One of the stronghold of commercial software – Miscrosoft Office, had been firmly brokened!
Open Office had been installed on my desktop for close to a year now, begnning with the 1.9 beta version.
From my experience, Open Office is more than capable to handle all the day to day requirement of document processing of a small business owner.
Take a look at Writer, Calc and Impress, they can do all of what you have been doing with Word, Excel and Powerpoint.
Writer, Word replacement.
Calc, Excel replacement.
Impress, PowerPoint replacement.
I have Microsoft’s licensing and activation policy to thank for stiffening my resolve to turn to Open Office.
It was a long story, but it is suffice to say that I have a hard time trying to activate my original Office on a new harddisk. The end result? I gave up, decided to try Open Office and never turn back since. When push comes to shove, resistance to change became strength for change. Looking back I’m glad I made the switch.
The next time you think of buying or upgrading Microsoft Office, give Open Office a try.
What I like about it?
- Create PDF document natively
- Excellent support for Word and Excel format
- Effectively replaced MS Office
What can be improved
- Support for PowerPoint format on Impress
- Support for Access database on Base
- Provide Keystoke binding for Calc that maches Excel
I learned so many Excel keystokes, it is ashame to have to relearn again
Chinese support
Simplified Chinese version of Open Office is available from http://zh.openoffice.org/index_gb.html
When visiting Openoffice.org using a Chinese system, the chinese page is automatically served and the respective download selected.
Where to get it?
- OpenOffice is at http://www.openoffice.org/
- Current version: 2.0.3
- Function: Office Productivity Suite







I’ve been using Open Office on a regular basis ever since I switched completely to Linux back in March. It’s been a pretty decent experience so far, and I really like the native “Export to PDF” function, but it’s still not perfect.
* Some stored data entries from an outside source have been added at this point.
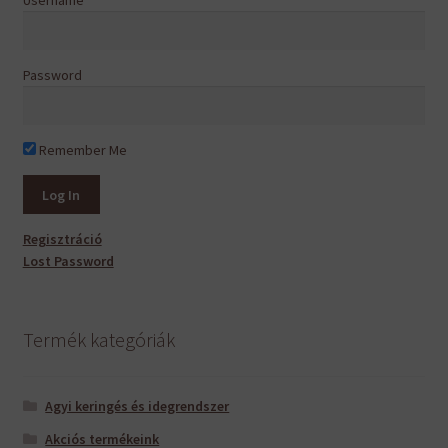
Password
Remember Me
Regisztráció
Lost Password
Termék kategóriák
Agyi keringés és idegrendszer
Akciós termékeink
The user interface really blows, for one thing. After playing around with the gorgeous Office X for OS X, and the new Office 2007 beta, going back to Open Office for my every day use makes my eyes bleed.
Also, cross-format conversion isn’t perfect yet. I’ve noted some problems converting from Word XP files to the Open Office format.
In general I’d say that OO is a decent alternative to the commercial Office products, but it’s still far from taking over MS Office’s market share and mindshare.
I agree. YMMV. If you are a power user, Open Office has still a long way to go.
In my case OO is competent enough to create invoice, quotation, keep account, create simple presentation and drawings. I can open word and excel document from clients as well as send to them in doc, xls or pdf.
Yeah, OO is definitely good enough for most people. But not everyone will like it. Like I said, conversion is still an issue: my dad’s Windows partition failed yesterday and he tried to boot into Linux to use OO Impress to open his Powerpoint file, only to find that all the timings were messed up and the transitions too.
Also, MS Office 2007 is looking to be very, very sweet. I’m hoping to get a MacBook by the end of the year, and I’ll probably buy Parallels just so I can run Office 2007 on it instead of the old and outdated Office v.X
Right. Powerpoint support is still a major weakness.
Shy to say I have not converted anyone in the office to use OO though I had used it exclusively for almost a year.
I love to get a Mac too, maybe the Mac mini to let the guys play around in the office. I’m increasingly impressed by the number of developers converting to Mac.
Believe me I did not need any other os I got Windows with service packs to make it run like any other os out there right now I can even run Linux apps if I want to and my os looks similar to mac os x wich is a great interface without losing out on not being able to play my fun games or not being able to process my work how’s that for a super os!!